77. À Madame de Grignan

À Milly, samedi au soir 18 octobre 1687.

Je reçois votre lettre, ma chère bonne. Je trouve partout des marques de votre souvenir et de votre amitié. Je vous ai écrit de la Maison-Rouge, à six lieues d’ici ; vous aurez vu que je ne vous oubliais pas aussi. Vous verrez combien nous vous conseillons sincèrement de ne vous point presser et d’achever toutes vos affaires. Je me doutais bien que vous n’auriez pas vu Monsieur le Contrôleur général.

Vous auriez eu peine à faire résoudre Mme de Chaulnes à passer par Fontainebleau. Outre que c’est le plus long de deux lieues, c’est qu’elle y a tant de famille, qu’elle n’aurait pu s’y cacher.
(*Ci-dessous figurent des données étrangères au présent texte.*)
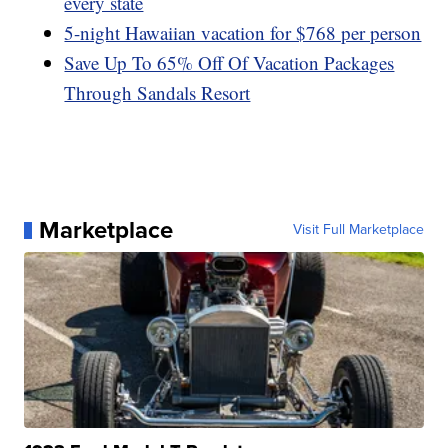
every state
5-night Hawaiian vacation for $768 per person
Save Up To 65% Off Of Vacation Packages
Through Sandals Resort
Marketplace
Visit Full Marketplace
Pour moi, j’y aurais vu tout ce que je souhaite. Le cardinal de Bonzi n’y aurait pas été sans qu’il voulait encore prendre congé. Il est vrai que je me suis toujours trompée, mais en disant dimanche 20 ème, cela était visible, et je ne vois pas que, quand j’aurais su calculer plus juste, vous eussiez pu faire autrement que ce que vous faites. Ainsi je ne vois pas bien pourquoi vous me voulez.

Je me porte si bien, et les esprits sont si bien réconciliés avec la nature, que je ne vois pas pourquoi vous ne m’aimeriez point. Notre voyage n’a été qu’une vraie promenade. Nous n’avons eu aucune sorte d’incommodité. Mais vous ne me parlez point de Livry. Cruelle ! me refuseriez-vous ce repos si nécessaire ? Je vous attendrai lundi, puisque vous le voulez. Je vous ferais de plus grands sacrifices. Sans cela, j’aurais vu mes deux amies, et serais toute prête à partir, mais je n’y penserai pas, et vous attendrai avec impatience de vous embrasser. Si vous étiez aussi diligente que nous, je n’attendrais pas longtemps. J’espère que vous me renverrez demain La Brie à Essonnes.

Adieu, ma très chère bonne. Je suis ravie que vous finissiez toutes vos affaires. Si vous vouliez même y ajouter des plaisirs et faire votre cour pendant que vous y êtes, nous l’approuverions. Mme la duchesses vous embrasse et triomphe du bon état où elle vous rendra votre maman. Embrassez Mme de Vins pour moi, et qu’elle ne vous enchante point, quoique ce fût une chose bien raisonnable : qu’elle vous fasse partir.